HP also relies heavily on third-party providers for warehousing and shipping. To eliminate the multiple legacy B2B messaging systems used worldwide and streamline HP's communications and interaction with third-party partners, the company is transitioning to what it calls LEGO (which isn't an acronym for anything, but is named after the children's building block toys), a message infrastructure based on an order management module from SAP America (Walldorf, Germany).
HP selected SAP for LEGO because it provides the right functionality and is the dominant application in the company. In fact, SAP currently serves as the engine for order management, demand planning, forecasting and other functions, and HP is striving to replace legacy systems with SAP enterprise resource planning (ERP) tools wherever it is practical to do so.
LEGO provides a single place and process to "plug in" to HP globally and reduces the time and expense involved with making connections to third-party providers. It also has reduced the number of message types, formats and communiqués containing product and customer specification information. The phased, three-year LEGO project has been completed in Asia and is currently rolling out in North America. It will conclude in 2006 when it's implemented at the company's European operations.

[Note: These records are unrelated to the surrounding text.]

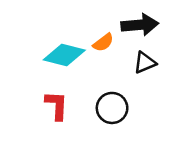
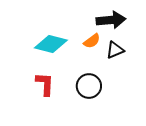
orange semicircle: (103, 42) -> (92, 41), moved

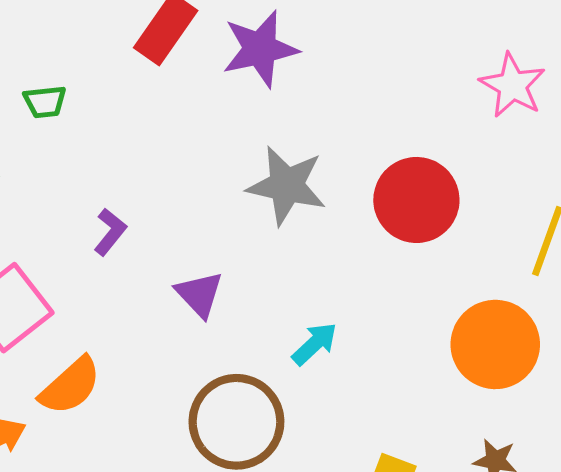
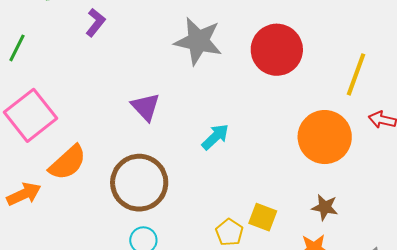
purple L-shape: (110, 232) -> (95, 22), moved
brown circle: (236, 422) -> (139, 183), moved

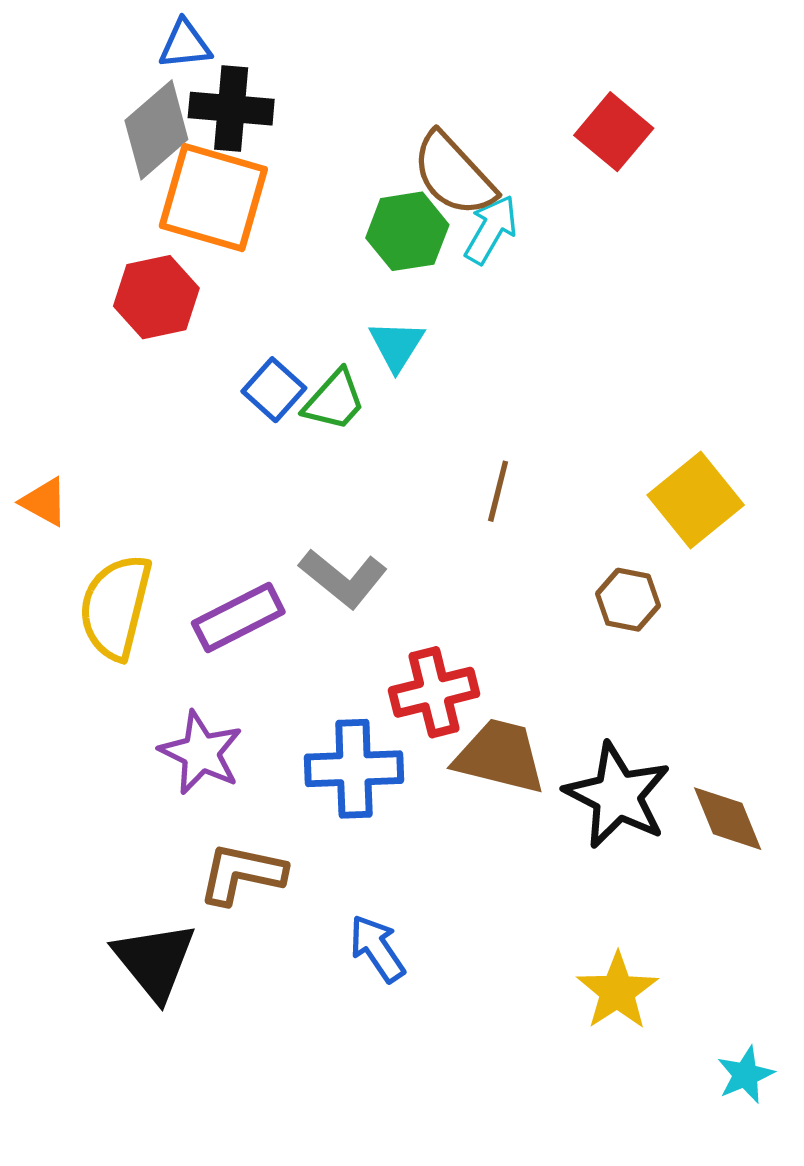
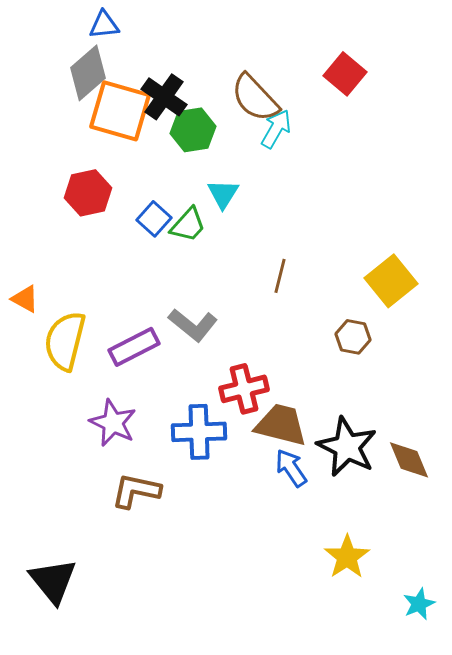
black cross: (231, 109) -> (164, 97), moved, turned 30
green hexagon: (407, 231) -> (193, 130), moved
red hexagon: (156, 297) -> (88, 193), moved
orange triangle: (44, 502) -> (25, 299), moved
blue arrow: (377, 948) -> (291, 468), moved
black triangle: (155, 961) -> (53, 581), moved

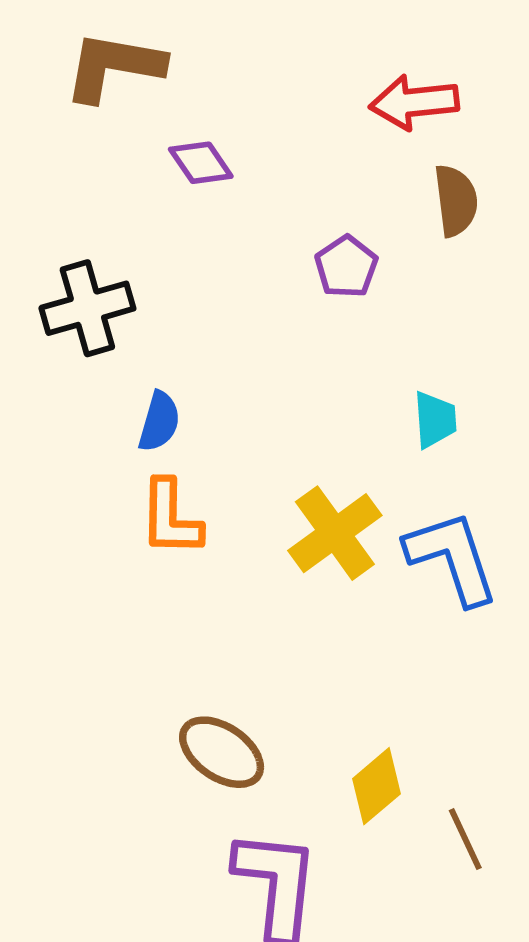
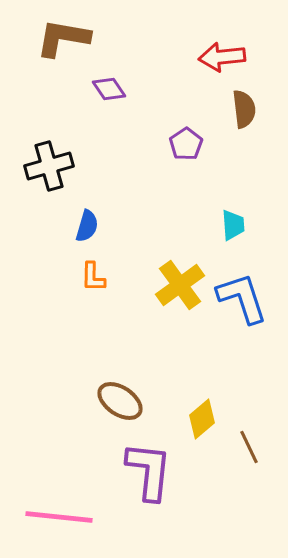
orange L-shape: (171, 518) -> (93, 277), size x0.7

Transitioning to new applications is not always a hurdle-free process. A bumpy conversion to an order fulfillment system for Industry Standard Server products in May 2004 caused by a lack of team integration and an unexpected spike in orders disrupted shipments and negatively impacted third quarter 2004 results. Although the order fulfillment system is now up and running, and HP has improved its reengineering process, "supply chain inefficiencies" were one of the reasons cited by analysts at Morgan Stanley (New York) in its downgrading of HP's stock from equal-weight to underweight this past January.
Overarching the company's supply chain efforts is its GO+IT integration, which unifies global operations and IT to create an adaptive enterprise. GO+IT is based on the premise that "every business event triggers an IT event and merges the two together," explains Conrad. "We've integrated IT into everything we do."
This strategy is helping the company simplify and standardize its IT infrastructure. The company uses about 3,500 applications, down from 7,000, and plans to further reduce this number to 1,500. IT costs, which currently represent 3.7% of revenue, are down from 4.5% and are expected to fall to 3.0% in the coming fiscal year. In addition, the percentage of IT spend devoted to maintenance of existing systems is declining and now stands at about 70%. This percentage is expected to fall to about 50%, freeing 50% for investing in the IT innovation needed to develop new business capabilities.
In support of these goals, the company's ERP road map to 2010 calls for increased standardization on SAP, reduced customization and a higher degree of global commonality. However, Burdick notes, "we are not tracking toward one code base." Some flexibility is needed to accommodate local variations such as differences in tax strategies. Nevertheless, Burdick anticipates that 80% of the company's code base will be consistent globally by 2010.
Future efforts also focus on shipment visibility and production planning. "Integrating information about the supply chain and production capability is key to having a smooth supply chain," concludes Burdick.